Step 3: Engage children in lesson activities.
- In small groups, review what the children recall from the large-group time about how the HEXBUGS move.
- Invite the children to test and observe the movements of two HEXBUGS.
- Discuss how the movements of the HEXBUGS might be related to the characteristics of the different HEXBUGS (such as HEXBUGS with round wheels or feet versus straight legs)
- Invite the children to draw ideas for a maze that the HEXBUGS can travel through. You may want to model this process if the children are unfamiliar with drawing up plans.
- Based on the children’s plans, invite them to construct one maze using unit blocks on a table.
- After they have constructed a maze, ask them to predict how each HEXBUG might get through the maze.
- Invite the children to test out their predictions by releasing the HEXBUGS into the maze to find out what will happen.

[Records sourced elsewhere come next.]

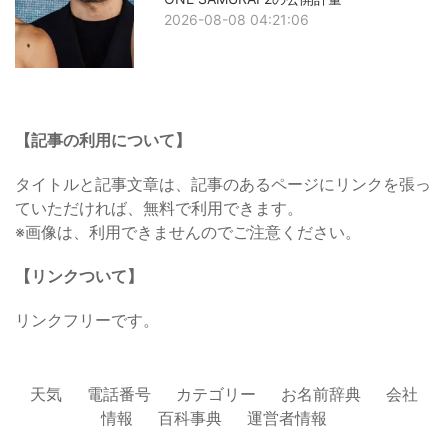
2026-08-08 04:21:06
【記事の利用について】
タイトルと記事文章は、記事のあるページにリンクを張っ
ていただければ、無料で利用できます。
※画像は、利用できませんのでご注意ください。
【リンクついて】
リンクフリーです。
天気
電話番号
カテゴリー
お名前辞典
会社
情報
百科事典
運営者情報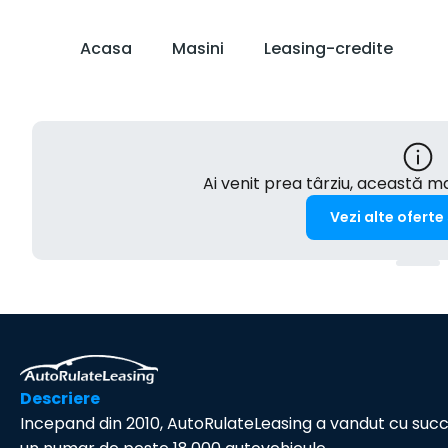
Acasa
Masini
Leasing-credite
Ai venit prea târziu, această 
Vezi alte oferte
Descriere
Incepand din 2010, AutoRulateLeasing a vandut cu suc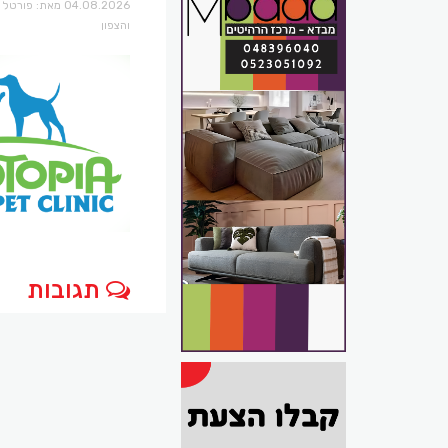
04.08.2026 מאת: פו
והצפון
תגובות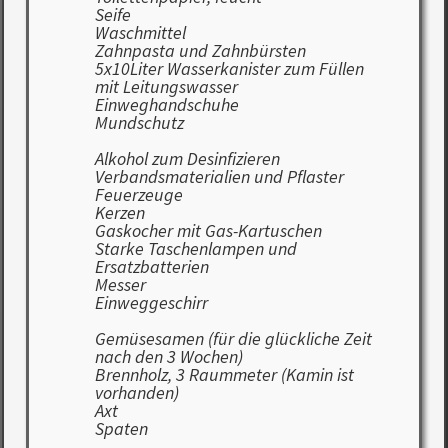
Seife
Waschmittel
Zahnpasta und Zahnbürsten
5x10Liter Wasserkanister zum Füllen
mit Leitungswasser
Einweghandschuhe
Mundschutz
Alkohol zum Desinfizieren
Verbandsmaterialien und Pflaster
Feuerzeuge
Kerzen
Gaskocher mit Gas-Kartuschen
Starke Taschenlampen und
Ersatzbatterien
Messer
Einweggeschirr
Gemüsesamen (für die glückliche Zeit
nach den 3 Wochen)
Brennholz, 3 Raummeter (Kamin ist
vorhanden)
Axt
Spaten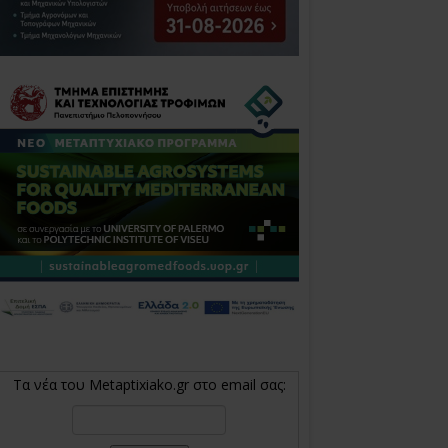
Τα νέα του Metaptixiako.gr στο email σας: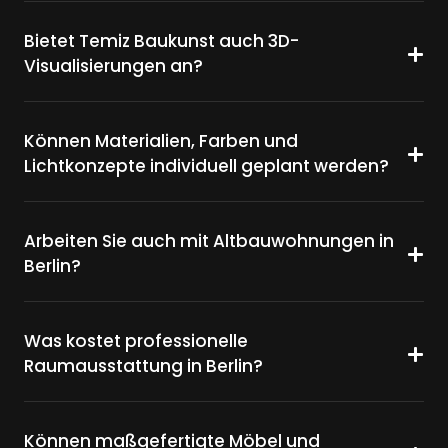
Bietet Temiz Baukunst auch 3D-
Visualisierungen an?
Können Materialien, Farben und
Lichtkonzepte individuell geplant werden?
Arbeiten Sie auch mit Altbauwohnungen in
Berlin?
Was kostet professionelle
Raumausstattung in Berlin?
Können maßgefertigte Möbel und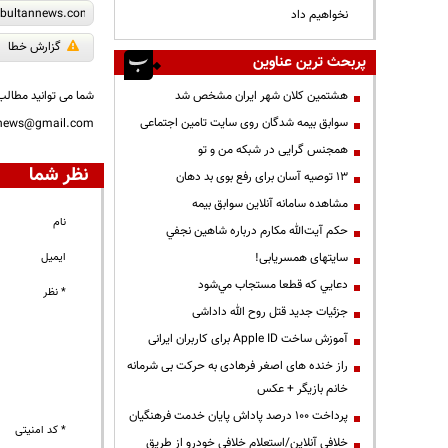
نخواهیم داد
گزارش خطا
پربحث ترین عناوین
هشتمین کلان شهر ایران مشخص شد
شما می توانید مطالب 
سوابق بیمه شدگان روی سایت تامین اجتماعی
nnews@gmail.com
همجنس گرایی در شبکه من و تو
نظر شما
13 توصیه آسان برای رفع بوی بد دهان
مشاهده سامانه آنلاين سوابق بیمه
نام
حكم آيت‌الله مكارم درباره شاهين نجفي
سایتهای همسریابی!
ایمیل
دعايي كه قطعا مستجاب مي‌شود
* نظر
جزئیات جدید قتل روح الله داداشی
آموزش ساخت Apple ID برای کاربران ایرانی
راز خنده های اصغر فرهادی به حرکت بی شرمانه
خانم بازیگر + عکس
پرداخت ۱۰۰ درصد پاداش پایان خدمت فرهنگیان
* کد امنیتی
خلافی آنلاین/استعلام خلافی خودرو از طریق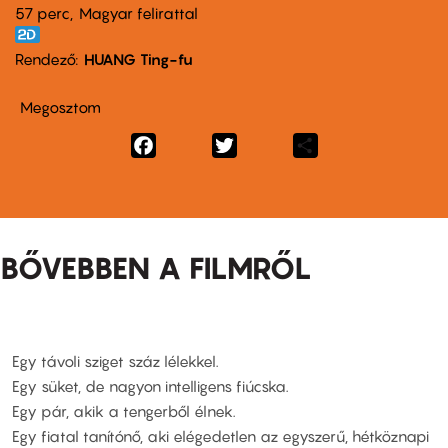
57 perc,
Magyar felirattal
Rendező
HUANG Ting-fu
Megosztom
Facebook
Twitter
Share
BŐVEBBEN A FILMRŐL
Egy távoli sziget száz lélekkel.
Egy süket, de nagyon intelligens fiúcska.
Egy pár, akik a tengerből élnek.
Egy fiatal tanítónő, aki elégedetlen az egyszerű, hétköznapi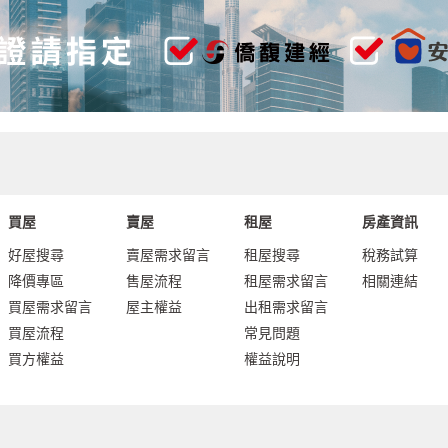
買屋
賣屋
租屋
房產資訊
好屋搜尋
賣屋需求留言
租屋搜尋
稅務試算
降價專區
售屋流程
租屋需求留言
相關連結
買屋需求留言
屋主權益
出租需求留言
買屋流程
常見問題
買方權益
權益說明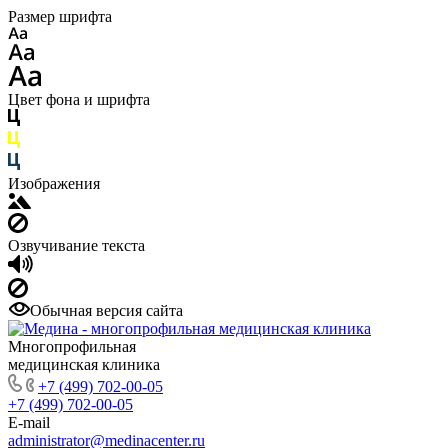
Размер шрифта
Цвет фона и шрифта
Изображения
Озвучивание текста
Обычная версия сайта
Многопрофильная
медицинская клиника
+7 (499) 702-00-05
+7 (499) 702-00-05
E-mail
administrator@medinacenter.ru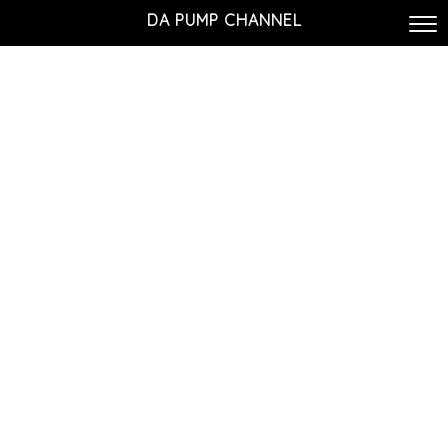
DA PUMP CHANNEL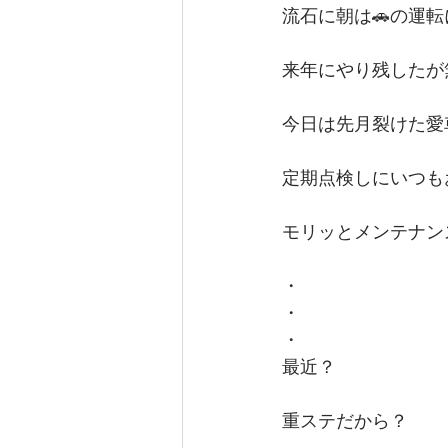
流石に朝は🚗の運
来年にやり残したが
今日は先月裂けた愛
定期点検しにいつもお世
モリッとメンテナン
・
・
・
最近？
重ステだから？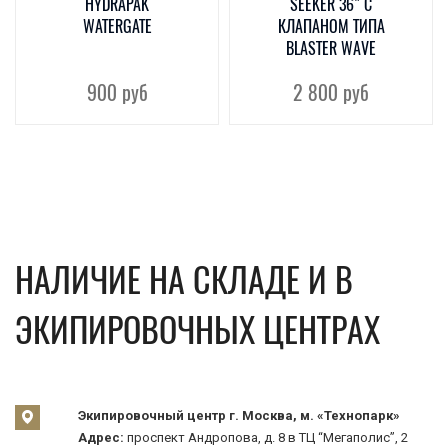
HYDRAPAK
SEEKER 36" С
WATERGATE
КЛАПАНОМ ТИПА
BLASTER WAVE
900
руб
2 800
руб
НАЛИЧИЕ НА СКЛАДЕ И В
ЭКИПИРОВОЧНЫХ ЦЕНТРАХ
Экипировочный центр г. Москва, м. «Технопарк»
Адрес:
проспект Андропова, д. 8 в ТЦ “Мегаполис”, 2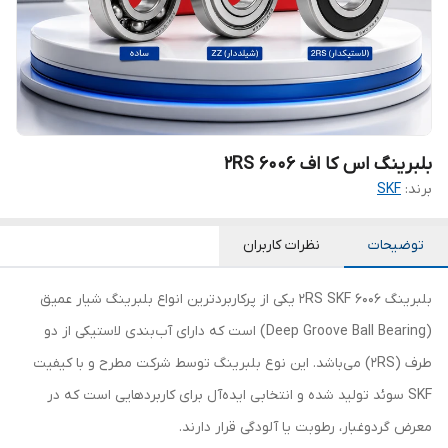
بلبرینگ اس کا اف 6006 2RS
برند:
SKF
توضیحات
نظرات کاربران
بلبرینگ 6006 2RS SKF یکی از پرکاربردترین انواع بلبرینگ شیار عمیق
(Deep Groove Ball Bearing) است که دارای آب‌بندی لاستیکی از دو
طرف (2RS) می‌باشد. این نوع بلبرینگ توسط شرکت مطرح و با کیفیت
SKF سوئد تولید شده و انتخابی ایده‌آل برای کاربردهایی است که در
معرض گردوغبار، رطوبت یا آلودگی قرار دارند.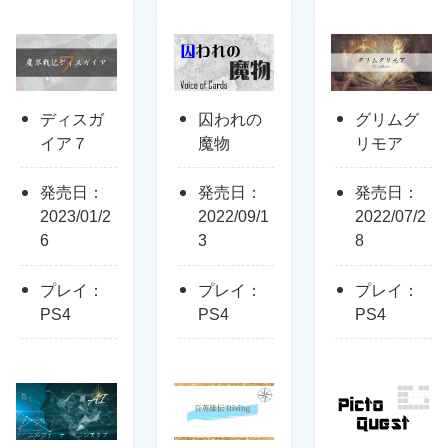
ディスガ
囚われの
グリムグ
イア７
魔物
リモア
発売日：
発売日：
発売日：
2023/01/2
2022/09/1
2022/07/2
6
3
8
プレイ：
プレイ：
プレイ：
PS4
PS4
PS4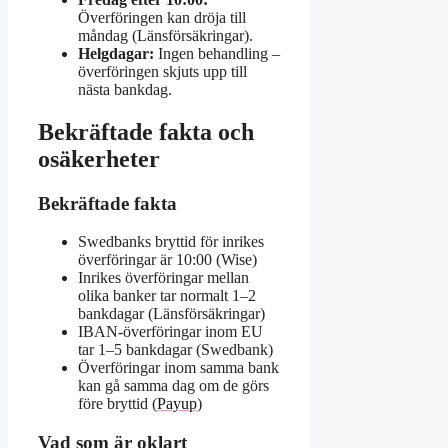
Överföringen kan dröja till
måndag (Länsförsäkringar).
Helgdagar:
Ingen behandling –
överföringen skjuts upp till
nästa bankdag.
Bekräftade fakta och
osäkerheter
Bekräftade fakta
Swedbanks bryttid för inrikes
överföringar är 10:00 (Wise)
Inrikes överföringar mellan
olika banker tar normalt 1–2
bankdagar (Länsförsäkringar)
IBAN-överföringar inom EU
tar 1–5 bankdagar (Swedbank)
Överföringar inom samma bank
kan gå samma dag om de görs
före bryttid (
Payup
)
Vad som är oklart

- After testing, invite the children to share their ideas about what occurred and to draw conclusions about how different HEXBUGS move through the maze.
Step 4: Vocabulary.
- Characteristic: A feature or attribute of an object
- Predict: To guess what might happen next
- Conclude: To make statements about what was learned after an observation or an experiment
Step 5: Adapt lesson for toddlers or preschoolers.
Adapt Lesson for Toddlers
- Not yet have the fine-motor control to make maze plans
- Be interested in how the HEXBUG moves on the floor
Child care providers may:
- Create simple mazes with the children in the moment instead of using drawn-up plans
- Invite the children to explore the HEXBUG movements in a more open-ended observation on the floor or a carpet
Adapt Lesson for Preschoolers
- Want to test out different maze designs
- Extend this activity to involve HEXBUGS using different materials
Child care providers may:
- Save different maze drawings and make conclusions about different mazes in addition to conclusions about different HEXBUG movements
- Ask the children to brainstorm different ways that they can explore HEXBUGS in the classroom
- When I Build with Blocks by Niki Ailing
- Rosie Revere, Engineer by Andrea Beaty
- Roberto, the Insect Architect by Nina Laden
Music and Movement
- Observe real bugs outside and make comparisons to the HEXBUGS
- Take the HEXBUGS outside to test their movements on different outdoor surfaces such as dirt, sand and concrete.